Das deutsche Weingesetz gilt als besonders streng, wird inzwischen aber auch etwas lockerer gehandhabt. Die alte Faustregel, „was an Angaben auf dem Etikett nicht ausdrücklich erlaubt ist, ist verboten“ gilt so nicht mehr. Früher durfte nicht mit Eigenschaften geworben werde. Heute schreiben manche Winzer ganze Aufsätze in Werbeprosa hintendrauf. Oder der Hirschhorner Hof aus der Pfalz weist ausdrücklich darauf hin, dass sein Pinot Noir „ohne Zuhilfenahme moderner oenologischer Hilfsmittel“ ausgebaut wurde und fügt eine Art Gebrauchsanweisung hinzu, beste Trinktemperatur und Essensempfehlungen.
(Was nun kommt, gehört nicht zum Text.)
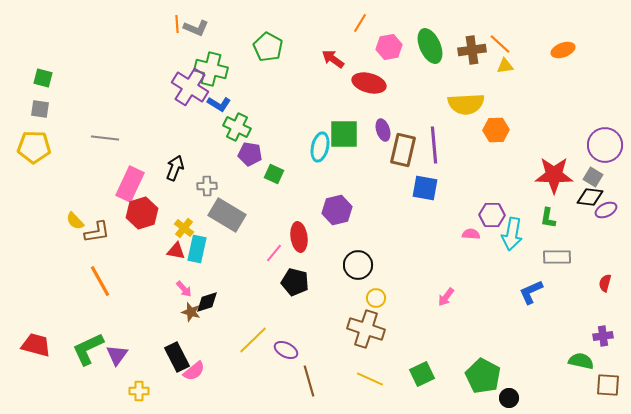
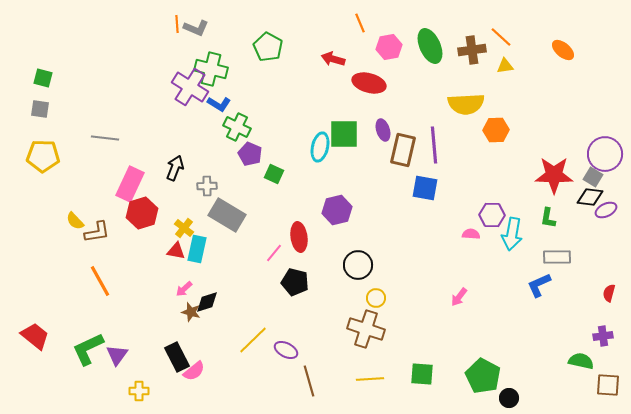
orange line at (360, 23): rotated 54 degrees counterclockwise
orange line at (500, 44): moved 1 px right, 7 px up
orange ellipse at (563, 50): rotated 60 degrees clockwise
red arrow at (333, 59): rotated 20 degrees counterclockwise
purple circle at (605, 145): moved 9 px down
yellow pentagon at (34, 147): moved 9 px right, 9 px down
purple pentagon at (250, 154): rotated 15 degrees clockwise
red semicircle at (605, 283): moved 4 px right, 10 px down
pink arrow at (184, 289): rotated 90 degrees clockwise
blue L-shape at (531, 292): moved 8 px right, 7 px up
pink arrow at (446, 297): moved 13 px right
red trapezoid at (36, 345): moved 1 px left, 9 px up; rotated 24 degrees clockwise
green square at (422, 374): rotated 30 degrees clockwise
yellow line at (370, 379): rotated 28 degrees counterclockwise
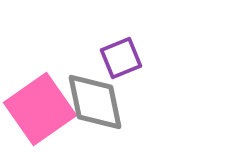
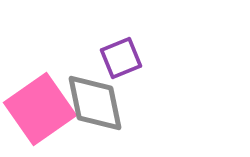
gray diamond: moved 1 px down
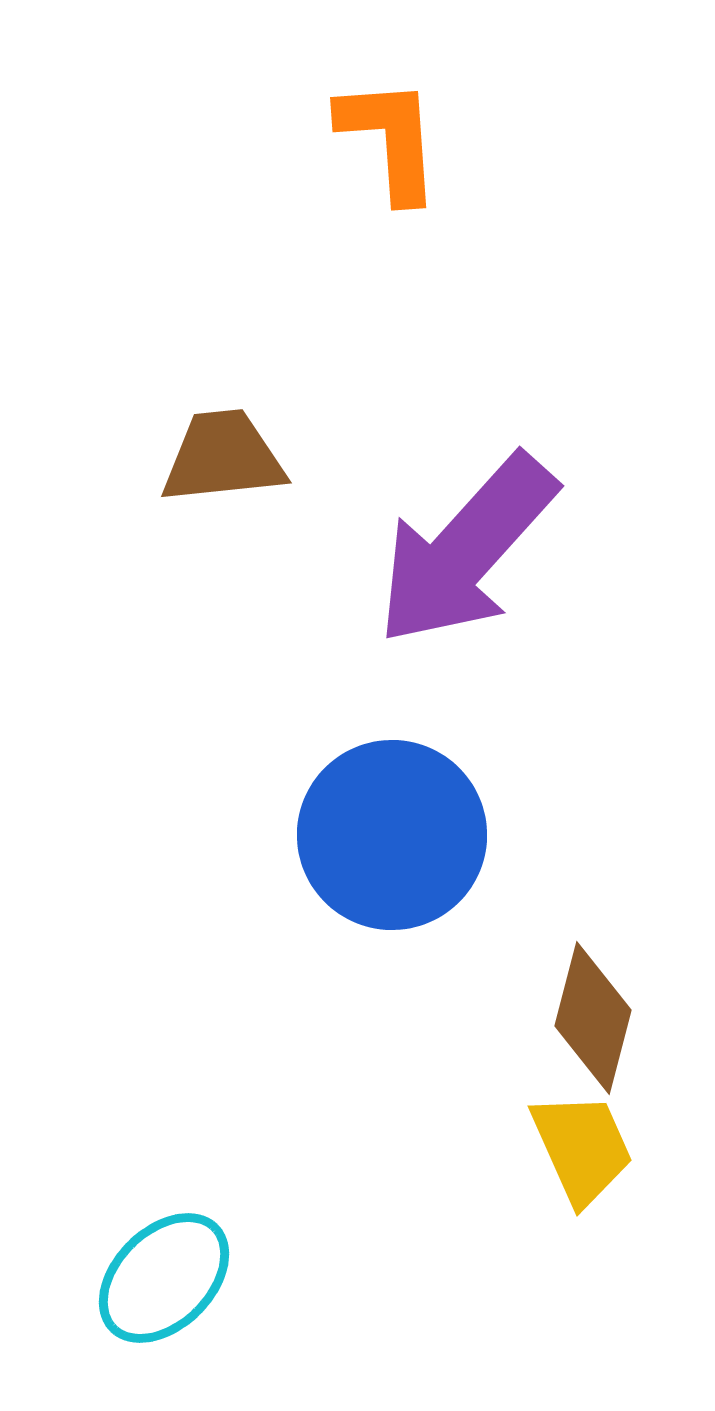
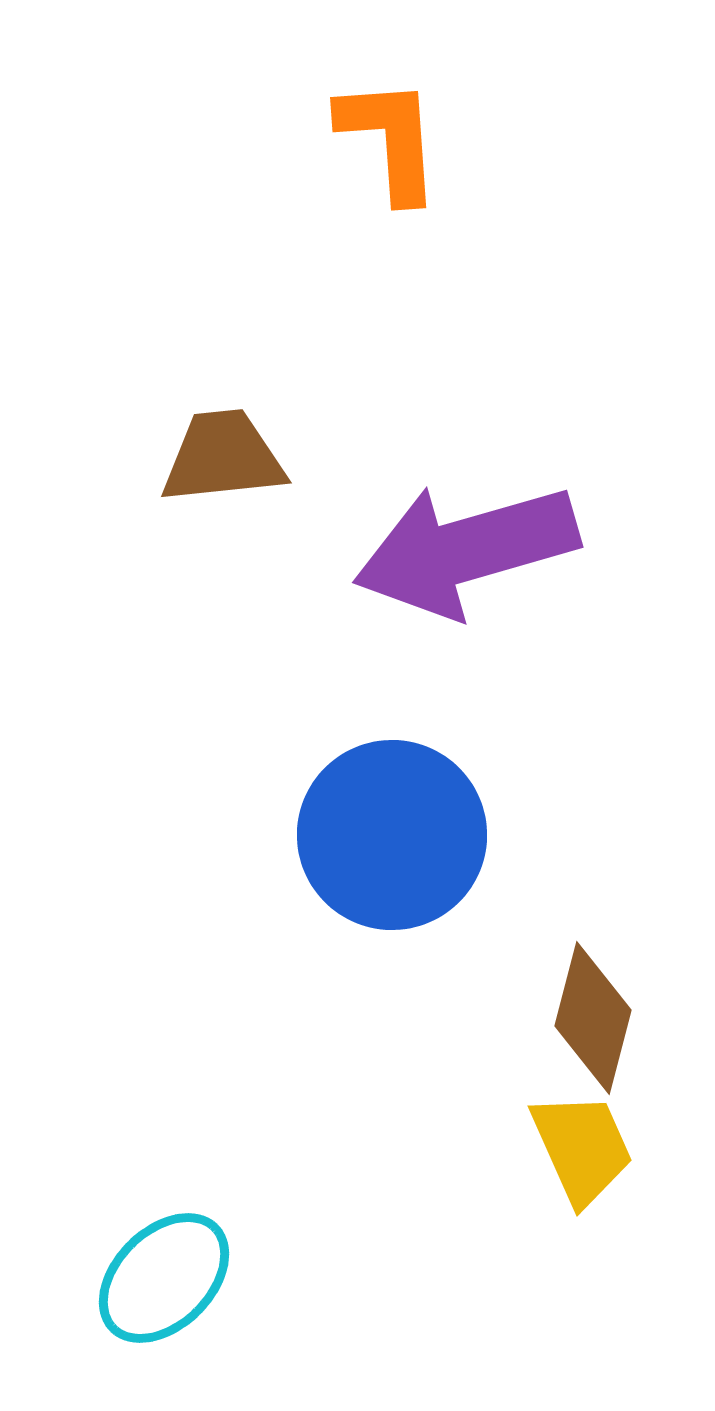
purple arrow: rotated 32 degrees clockwise
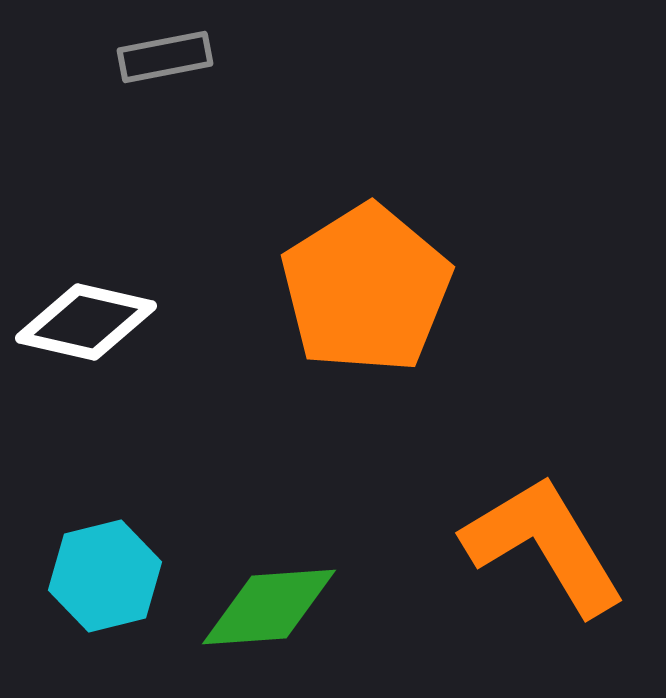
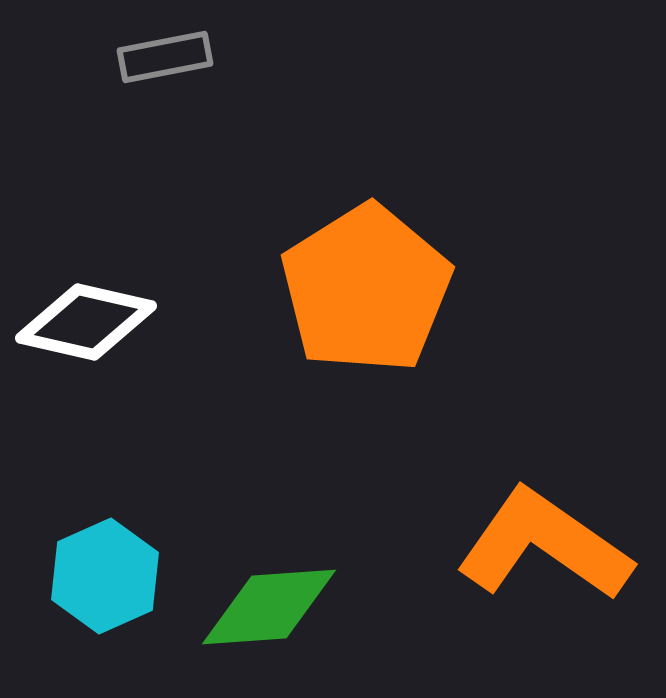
orange L-shape: rotated 24 degrees counterclockwise
cyan hexagon: rotated 10 degrees counterclockwise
Bei der Debatte um die zentrale Frage: Wie viel Klarheit ist möglich, wie viel Information nötig?, gehen die Meinungen allerdings weit auseinander. Für Heymann-Löwenstein etwa ist nicht die Rebsorte, sondern das Terroir das Entscheidende. Für Stuart Pigott ist der Erzeuger die wichtigste Information auf dem Etikett, den Jahrgang dagegen hält er für ziemlich irrelevant, „da gibt es heute nur noch wenig Schwankungen“. Ein Gebietsname sagt ihm mehr als das Erzeugerland. „Den italienischen Weißwein gibt es nicht.“ Wofür er allerdings kämpft, ist eine genaue Liste der Inhaltsstoffe, „wie beim Joghurt. Dafür hassen die Winzer mich“.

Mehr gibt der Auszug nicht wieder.